Ovaie policistiche: ingrossamento ovarico con più follicoli e possibile assenza di ovulazione. Nei casi di sovrappeso o obesità, i sintomi possono essere più evidenti.
“Gli esami del sangue aiutano a identificare alterazioni ormonali caratteristiche”, continua il dottor Grassi. “Come l’aumento dei livelli di testosterone, di estrogeni, che stimolano l’endometrio. Dell’ormone luteinizzante (LH), fondamentale per l’ovulazione, dell’insulina, coinvolta nel metabolismo energetico, e dell’ormone antimulleriano, indicatore della riserva ovarica”.

Sviluppo di possibili altre malattie
Le donne con PCOS presentano un maggiore rischio di sviluppare altre patologie tra cui diabete di tipo 2, ipertensione, colesterolo alto, malattie cardiache e tumore dell’endometrio. Oltre agli effetti fisici, può avere un impatto psicologico significativo generando ansia, depressione e percezione negativa dell’immagine corporea sono frequenti.
Purtroppo non esiste una cura ma si possono gestire i sintomi
“Non esiste una cura definitiva ma i sintomi possono essere gestiti”, chiarisce il dottor Grassi. “Nelle donne con PCOS che non desiderano una gravidanza, per ridurre gli ormoni androgeni circolanti e le irregolarità mestruali, si prescrive di solito una terapia ormonale a base di estrogeni e progestinici. Le terapie combinate con estrogeni/progestinici più un antiandrogeno aiutano a ridurre gli androgeni e i sintomi correlati come l’irsutismo e l’acne. Solitamente la terapia ormonale viene per via orale o, in alternativa, con un cerotto o un dispositivo vaginale. Un’altra scelta terapeutica è rappresentata dall’inositolo, un elemento chiave che promuove una corretta ovulazione”.

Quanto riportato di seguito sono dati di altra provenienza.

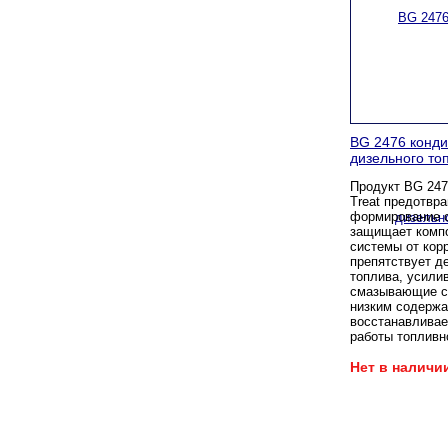
BG 2476 конд
дизельного то
Продукт BG 247
Treat предотвр
формирование 
защищает комп
системы от кор
препятствует д
топлива, усили
смазывающие св
низким содержа
восстанавлива
работы топливн
Нет в наличи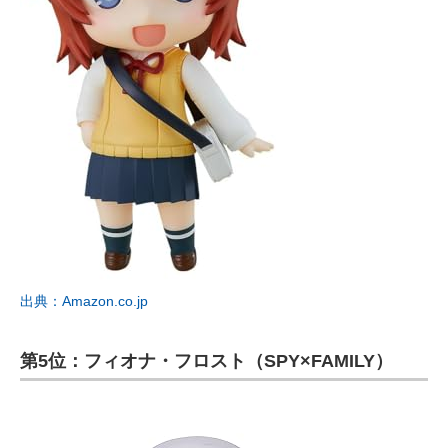
出典：Amazon.co.jp
第5位：フィオナ・フロスト（SPY×FAMILY）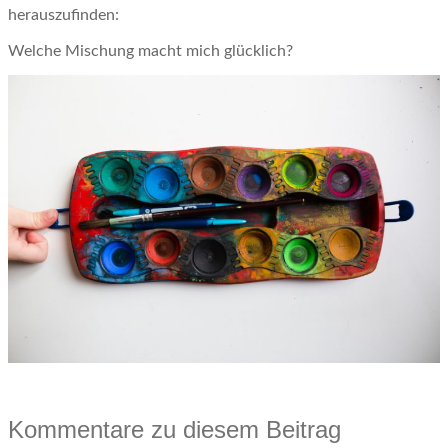
herauszufinden:
Welche Mischung macht mich glücklich?
Kommentare zu diesem Beitrag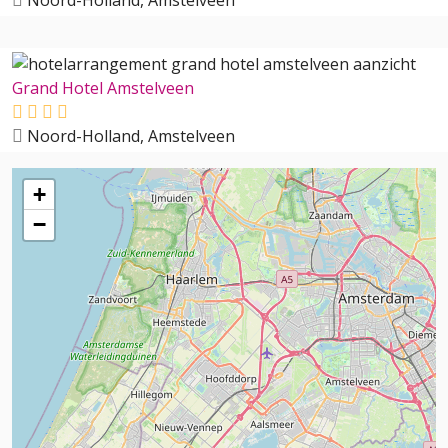
Noord-Holland, Amstelveen
Grand Hotel Amstelveen
Noord-Holland, Amstelveen
+
−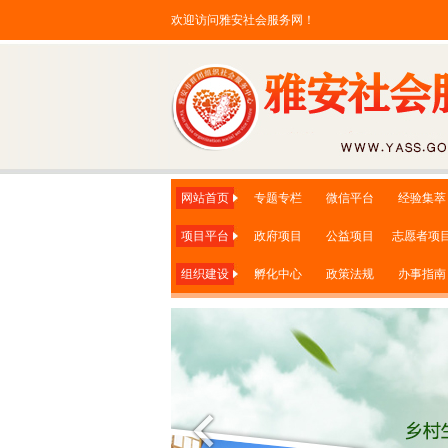
欢迎访问雅安社会服务网！
网站首页
专题专栏
微信平台
经验集萃
项目平台
政府项目
公益项目
志愿者项
组织建设
孵化中心
政策法规
办事指南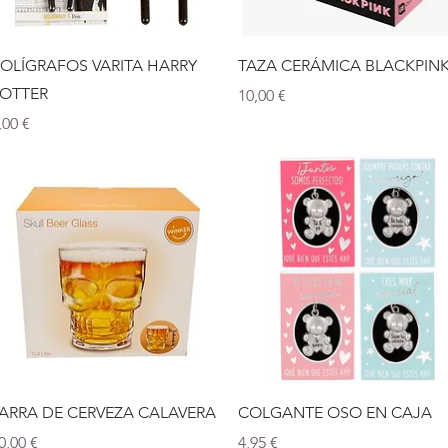
Vista rápida
Vista rápida
OLÍGRAFOS VARITA HARRY
TAZA CERÁMICA BLACKPIN
OTTER
Precio
10,00 €
recio
,00 €
Vista rápida
Vista rápida
ARRA DE CERVEZA CALAVERA
COLGANTE OSO EN CAJA
recio
Precio
0,00 €
4,95 €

La prevenzione e lo stile di vita
Uno stile di vita sano ed equilibrato è un alleato prezioso contro la PCOS. Adottare abitudini corrette può aiutare a restare in salute, a ridurre la comparsa dei sintomi e a gestirli nel tempo. Alimentazione bilanciata, attività fisica regolare e controllo del peso sono elementi fondamentali.

“Seguire una dieta ricca di frutta, verdura, cereali integrali e legumi, limitando zuccheri e grassi poco salutari, sostiene il benessere generale. Muoversi con costanza, evitare fumo e alcol e rispettare le indicazioni mediche completano il sostegno necessario per migliorare l’equilibrio ormonale e le condizioni fisiologiche”, conclude il dottor Grassi.